Have you already returned?  If not can you apply before you come back in the country you are in and then transfer your entitlement back to Ireland.   Not sure but otherwise you might run into trouble with the habitual residency condition.


----------



## beffers

You should qualify for Job Seekers allowance as long as you pass the means test and the habitual residency condition. You will be fine on the habitual residency condition if you can prove that you have severed ties to your previous country of residence, and reestablished them here. Get a letter from your old landlord/estate agent (if possible) confirming that you have canceled your lease there or sold a home there.
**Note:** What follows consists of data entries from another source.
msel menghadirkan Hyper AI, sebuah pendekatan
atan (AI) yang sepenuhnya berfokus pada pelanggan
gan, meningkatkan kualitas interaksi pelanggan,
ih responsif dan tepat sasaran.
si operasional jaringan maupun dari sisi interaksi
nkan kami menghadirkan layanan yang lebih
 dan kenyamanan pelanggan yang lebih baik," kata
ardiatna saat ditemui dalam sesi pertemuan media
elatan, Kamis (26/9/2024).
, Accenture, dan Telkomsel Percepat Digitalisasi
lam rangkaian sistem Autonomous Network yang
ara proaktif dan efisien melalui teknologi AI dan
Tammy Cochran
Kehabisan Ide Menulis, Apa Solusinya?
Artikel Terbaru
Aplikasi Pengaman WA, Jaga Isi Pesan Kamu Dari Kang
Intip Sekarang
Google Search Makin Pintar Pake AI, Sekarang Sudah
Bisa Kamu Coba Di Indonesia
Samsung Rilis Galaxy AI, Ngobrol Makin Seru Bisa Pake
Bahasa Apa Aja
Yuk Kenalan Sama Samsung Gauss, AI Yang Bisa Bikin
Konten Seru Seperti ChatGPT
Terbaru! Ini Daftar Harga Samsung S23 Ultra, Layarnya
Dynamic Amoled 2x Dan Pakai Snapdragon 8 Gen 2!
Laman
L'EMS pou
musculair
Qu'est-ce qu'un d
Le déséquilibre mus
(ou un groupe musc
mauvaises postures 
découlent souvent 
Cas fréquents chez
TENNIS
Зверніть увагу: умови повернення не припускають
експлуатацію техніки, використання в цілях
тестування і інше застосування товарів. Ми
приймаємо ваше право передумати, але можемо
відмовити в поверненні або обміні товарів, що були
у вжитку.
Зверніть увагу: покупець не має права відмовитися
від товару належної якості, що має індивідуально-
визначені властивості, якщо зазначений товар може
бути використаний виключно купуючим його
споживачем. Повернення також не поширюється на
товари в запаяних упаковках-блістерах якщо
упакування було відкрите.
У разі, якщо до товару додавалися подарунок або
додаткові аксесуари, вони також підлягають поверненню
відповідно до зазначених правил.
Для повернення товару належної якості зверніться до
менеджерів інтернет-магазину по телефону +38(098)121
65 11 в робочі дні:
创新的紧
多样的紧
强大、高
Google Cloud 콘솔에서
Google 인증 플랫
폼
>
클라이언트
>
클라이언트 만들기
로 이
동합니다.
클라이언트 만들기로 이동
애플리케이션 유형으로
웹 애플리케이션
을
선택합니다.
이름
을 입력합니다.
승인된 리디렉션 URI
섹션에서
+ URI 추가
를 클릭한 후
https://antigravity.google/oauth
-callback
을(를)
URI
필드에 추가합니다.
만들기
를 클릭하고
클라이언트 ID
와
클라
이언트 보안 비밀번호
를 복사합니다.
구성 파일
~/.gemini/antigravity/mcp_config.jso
Get proof that you lost your job & get letters/emails from utility companies proving you canceled accounts with them. Get paperwork that proves that you no longer own a taxed and insured car in that country. Get proof that you have closed bank accounts in that country etc etc. Then get together proof that shows that you have committed to living in Ireland permanantly again...a copy of a lease in your name, electricity, phone telly etc etc bills in your name etc etc. 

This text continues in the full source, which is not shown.